Air Force Secretary Michael Wynne states that “nonlethal weapons should be tested on U.S. civilians before being used on the battlefield,” referring to the use of EM weapons in crowd-control situations. “The object is basically public relations,” said Wynne.
“Domestic use would make it easier to avoid questions from others about possible safety considerations.” 24
Item: Hundreds of Americans claim to have been targeted by EM weapons
Multiple sources have indicated that many Americans, often times activists engaged in movements for social change, believe they have been targeted by EM weapons in campaigns of either illegal experimentation or outright persecution. These documemted experiences involved discrete phenomena, including:
• Feeling sensations of burning, itching, tickling, or pressure with no apparent physical cause.
• Sleeplessness, disorientation, and anxiety as a result of “humming” or “buzzing.” 25
Department of Defense spending on this category of technology, generically known as directed-energy weapons (DEWs), has reached a half of a billion dollars a year, according to former Pentagon analyst William Arkin, now with the Washington Post.26
Although rarely reported to Americans, the field is large and growing—and this dollar estimate does not cover “black budget” programs. Indeed, DEWs are now a routine part of the defense establishment. The website for a recent trade show held near the Pentagon in Arlington, Virginia, touted the show’s “unparalleled speaker faculty” and its dozens of displays of the newest technologies. A new book entitled The E-Bomb, by J. Douglas Beason, states that directed energy will “revolutionize warfare.” 27
Painstaking efforts in recent years at forcing public disclosure has revealed that, according to researcher Dr. Nick Begich, executive director of The Lay Institute on
Technology, Inc. in Dallas, “the new weapons that are unlike anything ever contemplated by mankind. These are weapon systems which pierce the very integrity of the human being…[and] are frightening in their implications.” 28 Begich’s important research uncovered such statements as these, typical of recent military literature:
One can envision the development of electromagnetic energy sources, the output of which can be pulsed, shaped, and focused, that can couple with the human body in a fashion that will allow one to prevent voluntary muscular movements, control emotions
(and thus actions), produce sleep, transmit suggestions, interfere with both short-term and long-term memory, produce an experience set, and delete an experience set. 29
Revelations like this, and this brief review of the other perils of neuroscience, may make neurotechnology appear to be the captive of today’s materialistic, warlike, profit-driven culture. But in truth the hubris of some neuroscientists and their sponsors will be seen to merely represent one passing phase in the evolution of consciousness. Ironically, the “upside” ability of neuroscience to support the enhancement of human potentials contains the seeds for liberating us from the dangers reviewed in this essay.

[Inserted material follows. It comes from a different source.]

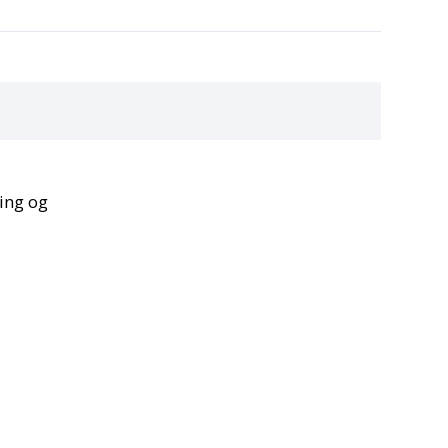
ing og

Democratic oversight at the national and global level will be crucial in this transition, but replacing brain-science reductionism with an expanded, holistic picture of human consciousness may well be the most critical factor.

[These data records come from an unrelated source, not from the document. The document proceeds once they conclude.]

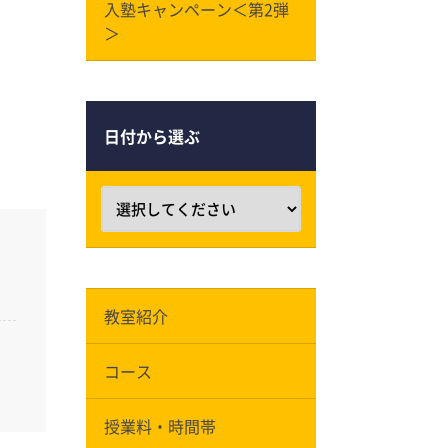
入塾キャンペーン＜第2弾
＞
日付から選ぶ
教室紹介
コース
授業料・時間帯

Byron Belitsos is an author, journalist, and activist. He is most recently the coauthor of One World Democracy: A Progressive Vision for Enforceable Global Law (Origin Press: 2005). He can be reached at
Footnotes
1. Kathryn Schulz, “Brainstorming: As neuroscience advances beyond imagination, hope intensifies and dilemmas deepen,” The Nation (Jan. 9, 2006).
2. “A Vote for Neuroethics,” ScientificAmerican.com (August 11, 2003).
3. The proceedings were compiled and edited by Steven J. Marcus in Neuroethics: Mapping The Field, (Dana Press, September 2004).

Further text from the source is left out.